One only has to look at Manchester Oxford Road corridor to see what kind of benefits can cycle lanes bring to the area. The problem with any infrastructure projects like that is that they can’t be a one off. It’s always integrated into a larger road network and only when the road network as a whole becomes more friendly towards cyclists – will the numbers go up. People don’t just go on that one road. Look at how well London is doing on that front (not all boroughs, but the cycle numbers are high). Build it and they will, eventually, come.

Fixing pot holes, landscaping etc – are all actually part of the same issue, and more pressure needs to be put on government to provide quality infrastructure for everyone.

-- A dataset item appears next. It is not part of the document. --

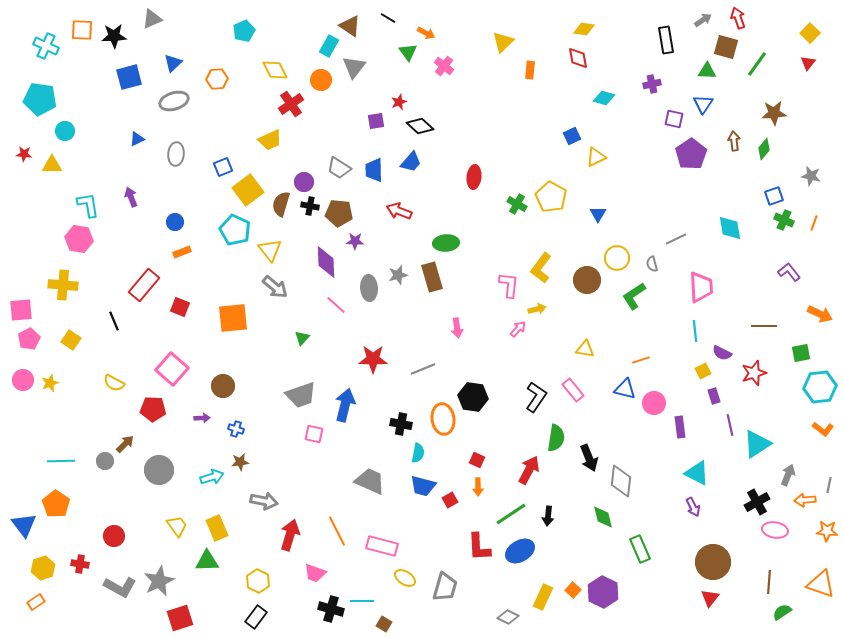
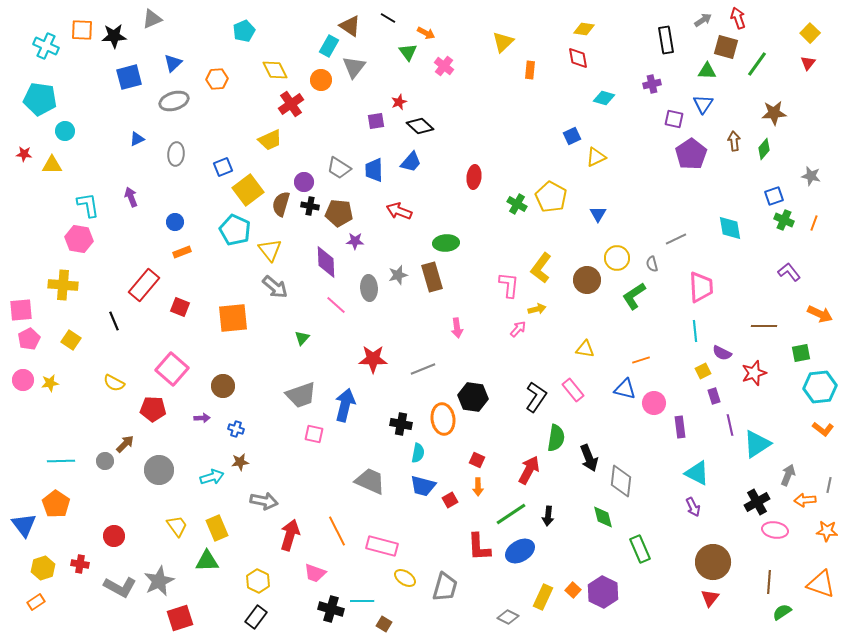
yellow star at (50, 383): rotated 12 degrees clockwise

By Driver, Cyclist, Busser, Tuber, Mover

I will not comment on the for and against cycle lanes. What the world has is a climate emergency. We have to change the way we live. The carbon count today is 420.73 ppm. In 1950 it was 320.00 ppm. Cycling and walking will help to cut down the carbon count.

By Peter Williams

It’s always so disheartening to read the comments on this sort of thing; people continue to trot out the same tired old arguments about weather, distance, carrying capacity, and of course the old classic “nobody cycles round here so why build bike lanes?”

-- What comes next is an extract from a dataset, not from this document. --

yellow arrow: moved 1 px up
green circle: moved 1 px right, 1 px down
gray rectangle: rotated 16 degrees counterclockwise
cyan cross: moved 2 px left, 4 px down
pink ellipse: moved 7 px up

The easiest answer to all these points is a real-life example. Liverpool is not hilly, and believe it or not has almost exactly the same climate as Amsterdam.

Amsterdam wasn’t always a cycling paradise. Transforming it from the car-dominated 1970s took time and effort, but is respected around the world as an enormous success. Let’s get the same done here!

By W

Bloody ridiculous

By Pete Ryan

@W, you say Liverpool is not hilly, have you cycled up Mount Pleasant lately, or come to that up Islington to Netherfield Rd. Even to get to Mount Vernon you have to get up Brownlow Hill, and there’s lots more gradient in Woolton ,Gateacre, etc. I agree we need to be more bike savvy with dedicated routes but don’t dismiss the car,meanwhile like Amsterdam we should have a tram now that would be an improvement.

By Anonymous

For those who claim it’s not worth the money because there are not many cyclists, just look abroad to Europe, where cycling is so much better and numbers are much higher. A very short bit of research will show that numbers were also very low before they built the infrastructure there. If you have bad infrastructure, you don’t get many users. It has been shown time and time again in cities all around the world, once you build better cycling infrastructure, more people use it. But you need quite a bit. One cycleway isn’t enough, you need a whole network before you start to see significant results. But one cycleway is a start in the right direction.

By Jo

the council are cutting the verges less to save money but isn’t it also better for the wildlife – bees and butterflies etc?

By Simon NotBrian

Absolute nonsense figures plucked from thin air. Ideology over pragmatism. It’s been done before, in Liverpool too, and all that happens is it takes road space from cars, creates traffic jams and you barely ever see a bike using them.

Complete waste of taxpayer money.

By Lee K

Absolutely brilliant. Ignore the self-centred car lobby – get it built

By Cycle of Lives

I live along this route and fully support it.

By Anonymous

It is a much needed cycle route to/from Childwall. Picton Road is not a safe road to cycle on, so an alternative route linking riders with the city centre is welcomed.

By LIsa

Usual LCC waste of money on vanity products. It would be a better idea to survey the amount of use existing cycle have before wasting more money, and diverting traffic to already busy streets and roads.

By Michael Davis

I often walk into the city centre from L17 and Kingsley Road is a pleasant walk since the installation of the cycle route.

By Helen

Love this, would be even better if we got bus lanes on Smithdown Road and Mather Ave. Let’s get these cars off the road and make journeys so much faster.